Forscher der Uni Rostock zeigen OP-Saal der Zukunft

Nach vier Jahren endete die Förderung des Leuchtturmprojekts OR.NET zur sicheren und dynamischen Vernetzung in OP-Saal und Klinik mit einer Präsentation des OP-Saals der Zukunft

3. Mai 2016
Demonstrator-OP auf der conhIT Messe 2016 in Berlin: Martin Kasparick (mittig) erläutert die Medizingerätevernetzung (Foto: privat)
Demonstrator-OP auf der conhIT Messe 2016 in Berlin: Martin Kasparick (mittig) erläutert die Medizingerätevernetzung (Foto: privat)

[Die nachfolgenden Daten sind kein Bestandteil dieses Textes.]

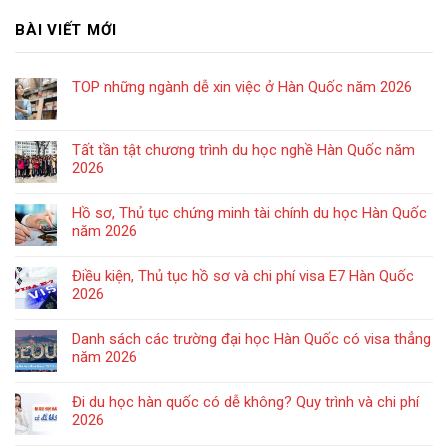
BÀI VIẾT MỚI
TOP những ngành dễ xin việc ở Hàn Quốc năm 2026
Tất tần tật chương trình du học nghề Hàn Quốc năm
2026
Hồ sơ, Thủ tục chứng minh tài chính du học Hàn Quốc
năm 2026
Điều kiện, Thủ tục hồ sơ và chi phí visa E7 Hàn Quốc
2026
Danh sách các trường đại học Hàn Quốc có visa thẳng
năm 2026
Đi du học hàn quốc có dễ không? Quy trình và chi phí
2026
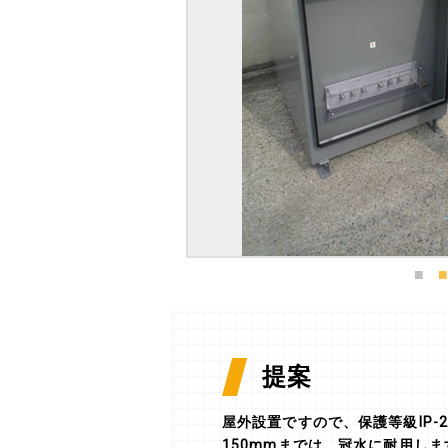
提案
屋外設置ですので、保護等級IP-
150mmまでは、冠水に耐用しま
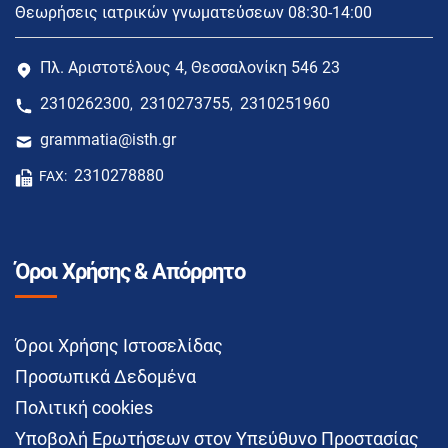
Θεωρήσεις ιατρικών γνωματεύσεων 08:30-14:00
Πλ. Αριστοτέλους 4, Θεσσαλονίκη 546 23
2310262300
2310273755
2310251960
,
,
grammatia@isth.gr
2310278880
FAX:
Όροι Χρήσης & Απόρρητο
Όροι Χρήσης Ιστοσελίδας
Προσωπικά Δεδομένα
Πολιτική cookies
Υποβολή Ερωτήσεων στον Υπεύθυνο Προστασίας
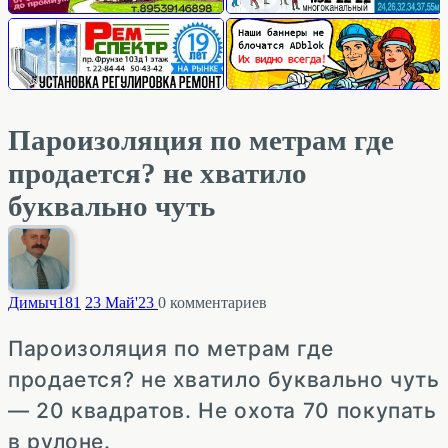
Пароизоляция по метрам где
продается? не хватило
буквально чуть
Димыч
181
23 Май'23
0
комментариев
Пароизоляция по метрам где
продается? не хватило буквально чуть
— 20 квадратов. Не охота 70 покупать
в рулоне.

Am 30.04.2016 endete nach vier Jahren die Förderung des Leuchtturmprojekts OR.NET zur sicheren und dynamischen Vernetzung in OP-Saal und Klinik durch das Bundesministerium für Bildung und Forschung. Das Institut für Angewandte Mikroelektronik und Datentechnik der Universität Rostock war am Projekt maßgeblich beteiligt.

Im Projekt wurde der Grundstein für den vernetzen OP-Saal der Zukunft gelegt. Der heutige OP-Saal besteht aus Insellösungen einzelner Hersteller. Ein Datenaustausch zwischen den Inseln ist nicht oder nur sehr schwer möglich. Im OR.NET-Projekt wurde dieses Problem durch eine offene herstellerunabhängige Vernetzung behoben. Dies erhöht die Patientensicherheit, vereinfacht die Dokumentation im Krankenhaus und verbessert die Arbeitsabläufe im OP-Saal und in der Klinik entscheidend.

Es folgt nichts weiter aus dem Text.